Either through acquisition or divestiture, mid-sized companies across the industry are being eliminated at a quickening pace. Just in the past few weeks, Stiefel, Nycomed, Solvay, Ranbaxy. From the past few years, MedImmune, Millenium, Imclone. How long is it until the remaining successful mid-sized companies in our industry are gobbled up: Allergan, Shire, Biogen IDEC, Genzyme.

For certain, acquisition is a normal part of any industry’s move into maturity. Smaller companies see it as a natural exit strategy for their investors. Bigger companies use business development to expand their business rapidly apart from organic growth. Yet, the supply & demand must always match to avoid any disruption in the industry landscape. Big companies overfeeding on M&A activity can suffocate innovation and disrupt the entrepreneurial food chain.
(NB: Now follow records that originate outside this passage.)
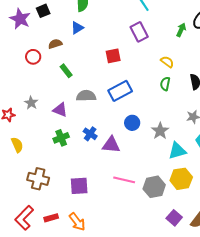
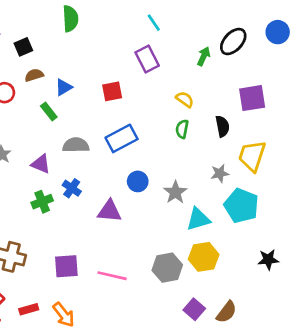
black square: (43, 11) -> (23, 47), moved
blue triangle: (77, 28) -> (64, 87), moved
blue cross: (90, 134) -> (72, 188), moved
pink line: (124, 180) -> (112, 276), moved

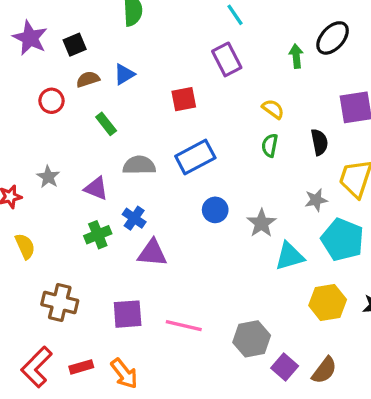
green arrow: (204, 56) -> (296, 56), turned -30
blue triangle: (64, 87) -> (124, 74), moved
purple triangle: (109, 211) -> (152, 253), moved
yellow hexagon: (204, 257) -> (328, 302), moved
gray hexagon: (167, 268) -> (252, 339), moved

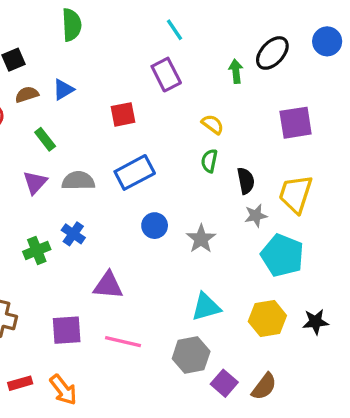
black semicircle: (319, 142) -> (246, 181), moved
purple triangle: (96, 188) -> (35, 182), moved, turned 50
purple triangle: (152, 253) -> (108, 285), moved
cyan triangle: (290, 256) -> (206, 307), moved

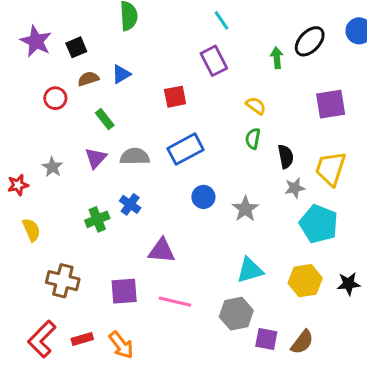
purple square: (224, 383) -> (266, 339), turned -30

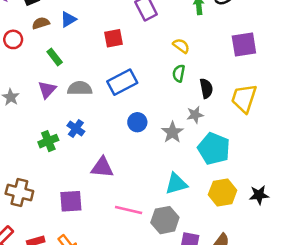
gray star: (295, 188) -> (195, 115), moved
cyan pentagon: (319, 224) -> (214, 149), moved
pink line: (175, 302) -> (129, 210), moved

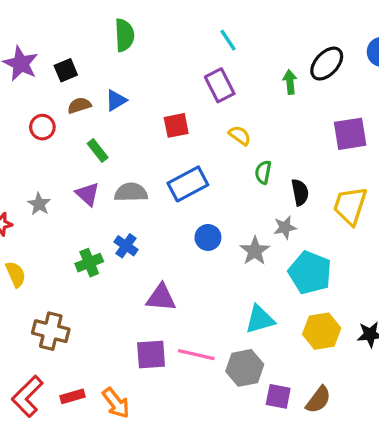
yellow semicircle: (181, 46) -> (240, 135), moved
purple triangle: (47, 90) -> (88, 194), turned -30
purple square: (71, 201) -> (151, 355), moved

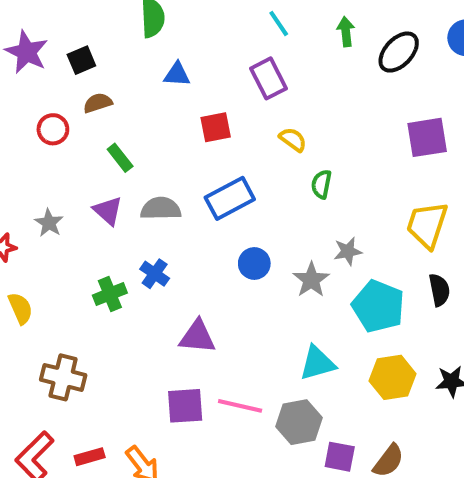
green arrow: (290, 82) -> (346, 32), moved
blue triangle: (116, 100) -> (177, 74), moved, turned 35
black semicircle: (300, 192) -> (439, 290), moved

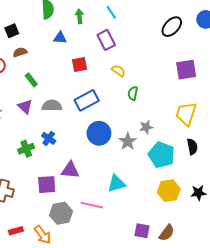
green arrow: (346, 32) -> (79, 16), moved
blue circle: (254, 264) -> (99, 133), size x1.5
cyan triangle: (317, 363) -> (116, 184), moved
purple square: (185, 406) -> (47, 185), moved
gray hexagon: (299, 422) -> (61, 213), moved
Luckily, the consolidation has not been as aggressive in the medical device & diagnostics sector, although J&J and Abbott continue to bolster their ranks through acquisition on a regular basis. Just a few years ago, the problem was more evident, with Medtronic & Boston Scientific in a horserace to see who could acquire more small technologies to round out their device portfolios. Now that pace seems to have settled.

Whatever the case, the life sciences industry is getting smaller, in terms of the number of companies operating in it. And especially across the pharmaceutical industry, the middle class is dissolving, leaving us with a limited society of aristocratic conglomerates that dominate the landscape.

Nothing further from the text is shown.